Kasus Eks Pejabat BPJSTK, SAB Disebut Punya Hubungan Khusus dengan RA

Rully Ramli ยท Jumat, 11 Januari 2019 - 17:23 WIB
Kasus Eks Pejabat BPJSTK, SAB Disebut Punya Hubungan Khusus dengan RA

Ketua Dewan Pengawas BPJS Ketenagakerjaan, Guntur Witjaksono. (Foto: iNews.id/Rully Ramli)

JAKARTA, iNews.id - Dewan Pengawas (Dewas) BPJS Ketenagakerjaan (BPJSTK) menepis tudingan melindungi SAB yang diduga melakukan pelecehan seksual kepada RA. Berdasarkan pengakuan SAB, keduanya memiliki hubungan khusus.

SAB merupakan Mantan Anggota Dewas BPJSTK yang memutuskan untuk mengundurkan diri usai kasus dugaan pelecehan seksual menyeruak di publik. Sementara, RA adalah staf BPJSTK yang juga Sekretaris SAB.

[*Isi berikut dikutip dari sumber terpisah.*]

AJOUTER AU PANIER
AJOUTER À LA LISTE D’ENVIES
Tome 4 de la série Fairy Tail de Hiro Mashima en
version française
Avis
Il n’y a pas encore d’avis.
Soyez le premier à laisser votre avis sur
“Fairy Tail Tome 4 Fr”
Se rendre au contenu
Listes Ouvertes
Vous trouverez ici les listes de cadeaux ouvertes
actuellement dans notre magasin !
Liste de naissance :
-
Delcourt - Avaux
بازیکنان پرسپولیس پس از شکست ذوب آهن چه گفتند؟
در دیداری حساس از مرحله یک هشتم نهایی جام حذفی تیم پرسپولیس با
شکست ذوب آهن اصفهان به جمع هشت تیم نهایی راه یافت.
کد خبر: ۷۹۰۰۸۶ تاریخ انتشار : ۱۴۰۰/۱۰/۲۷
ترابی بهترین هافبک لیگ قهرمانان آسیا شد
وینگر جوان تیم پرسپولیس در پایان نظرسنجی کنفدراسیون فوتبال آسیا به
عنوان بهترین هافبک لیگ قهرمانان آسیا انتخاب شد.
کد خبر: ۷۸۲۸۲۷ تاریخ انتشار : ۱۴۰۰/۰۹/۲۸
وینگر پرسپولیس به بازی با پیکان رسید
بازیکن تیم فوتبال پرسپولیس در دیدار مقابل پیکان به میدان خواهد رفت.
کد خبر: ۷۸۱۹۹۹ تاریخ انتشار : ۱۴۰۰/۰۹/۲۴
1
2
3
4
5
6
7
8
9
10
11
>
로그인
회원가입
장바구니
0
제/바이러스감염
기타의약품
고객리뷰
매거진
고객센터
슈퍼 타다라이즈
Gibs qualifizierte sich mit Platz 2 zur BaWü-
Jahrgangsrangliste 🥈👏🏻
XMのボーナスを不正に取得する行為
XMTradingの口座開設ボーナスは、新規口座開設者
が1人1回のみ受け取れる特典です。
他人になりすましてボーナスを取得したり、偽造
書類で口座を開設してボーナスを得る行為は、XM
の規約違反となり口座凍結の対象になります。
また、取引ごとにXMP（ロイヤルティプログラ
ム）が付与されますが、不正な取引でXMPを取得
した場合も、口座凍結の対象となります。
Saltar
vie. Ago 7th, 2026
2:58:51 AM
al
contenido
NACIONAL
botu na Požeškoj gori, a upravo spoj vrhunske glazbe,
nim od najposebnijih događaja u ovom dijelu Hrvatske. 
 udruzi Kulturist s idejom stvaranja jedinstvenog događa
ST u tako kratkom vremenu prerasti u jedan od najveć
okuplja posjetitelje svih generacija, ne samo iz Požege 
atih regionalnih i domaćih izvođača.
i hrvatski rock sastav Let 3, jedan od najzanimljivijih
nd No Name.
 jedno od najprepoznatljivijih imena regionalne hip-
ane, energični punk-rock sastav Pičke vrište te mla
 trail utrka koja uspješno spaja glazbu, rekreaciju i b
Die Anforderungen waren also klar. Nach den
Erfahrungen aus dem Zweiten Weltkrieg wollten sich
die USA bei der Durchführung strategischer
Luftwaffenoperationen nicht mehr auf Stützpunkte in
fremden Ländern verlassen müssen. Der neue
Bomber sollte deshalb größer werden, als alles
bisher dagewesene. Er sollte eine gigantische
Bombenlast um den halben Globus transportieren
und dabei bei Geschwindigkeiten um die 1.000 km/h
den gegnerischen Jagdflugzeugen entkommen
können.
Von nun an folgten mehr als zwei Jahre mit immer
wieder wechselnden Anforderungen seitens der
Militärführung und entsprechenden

Ketua Dewas BPJSTK, Guntur Witjaksono membenarkan adanya aduan dari RA soal kelakuan SAB pada 28 November 2018. Tak ditanggapi, dia mengaku mendapatkan kabar dari rekannya bahwa RA mengunggah foto yang tidak sopan di akun media sosial.

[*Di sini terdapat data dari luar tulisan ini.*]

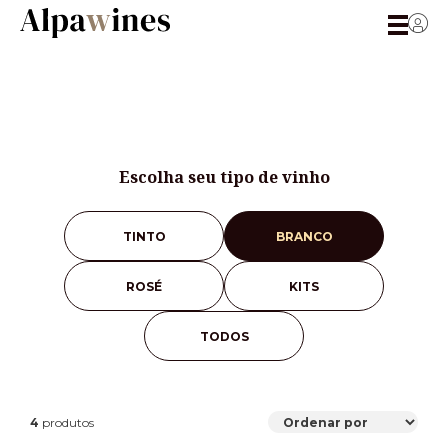
Escolha seu tipo de vinho
TINTO
BRANCO
ROSÉ
KITS
TODOS
4
produtos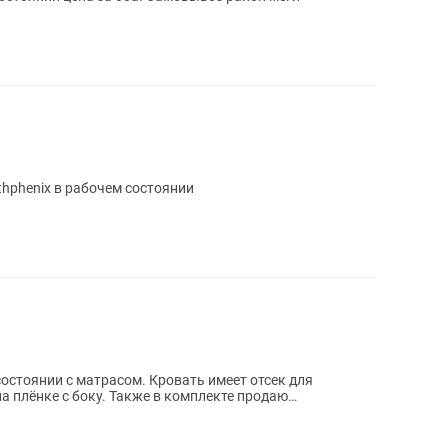
phenix в рабочем состоянии
стоянии с матрасом. Кровать имеет отсек для
а плёнке с боку. Также в комплекте продаю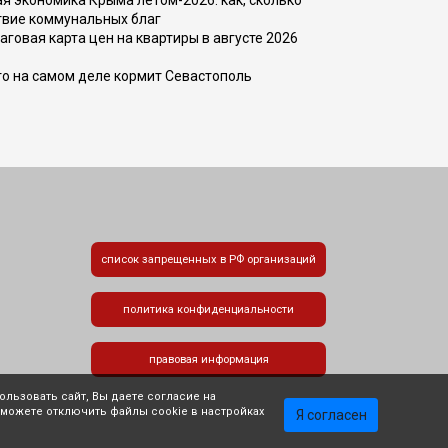
 экономика Крыма летом-2026: как, сколько
твие коммунальных благ
говая карта цен на квартиры в августе 2026
то на самом деле кормит Севастополь
список запрещенных в РФ организаций
политика конфиденциальности
правовая информация
льзовать сайт, Вы даете согласие на
 можете отключить файлы cookie в настройках
Я согласен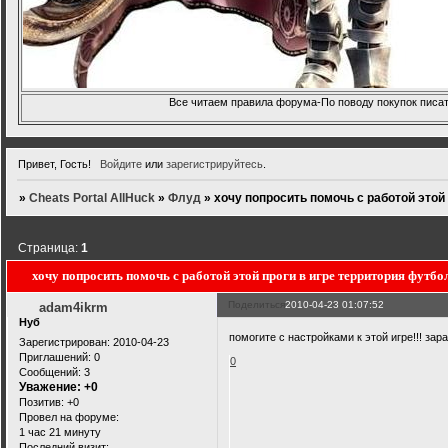
Все читаем правила форума-По поводу покупок писать
Привет, Гость!
Войдите
или
зарегистрируйтесь
.
»
Cheats Portal AllHuck
»
Флуд
»
хочу попросить помочь с работой этой
Страница:
1
хочу попросить помочь с работой этой проги в игре территория футбо
Поделиться
2010-04-23 01:07:52
adam4ikrm
Нуб
помогите с настройками к этой игре!!! зар
Зарегистрирован
: 2010-04-23
Приглашений:
0
0
Сообщений:
3
Уважение:
+0
Позитив:
+0
Провел на форуме:
1 час 21 минуту
Последний визит:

"Kemudian malamnya saya mendapat WA (WhatsApp) dari SAB, merujuk terhadap postingan tersebut. SAB mengakui terjebak dalam hubungan khusus (dengan RA)," ujar Guntur saat jumpa pers di Hotel Kartika Chandra, Jakarta, Jumat (11/1/2018).

Pernyataan Guntur berbeda dengan yang disampaikan SAB beberapa waktu lalu. SAB mengaku tidak mempunyai hubungan spesial dengan RA. Dia juga menolak dihubungkan dengan upaya percobaan bunuh diri RA sebanyak dua kali. "Saya enggak ada hubungan spesial sama RA, saya anggap dia rekan," kata SAB.

Guntur mengatakan, adanya persoalan ini membuat Dewas BPJST menskors RA supaya tidak ada lagi pertemuan antara RA dengan SAB. Sementara itu, SAB diminta untuk menonaktifkan diri dari jabatannya sebagai anggota Dewas.

"Saya meminta dia untuk menonaktifkan dari anggota Dewas, kemudian disambut ia mengundurkan diri. Kami sangat kecewa," kata dia.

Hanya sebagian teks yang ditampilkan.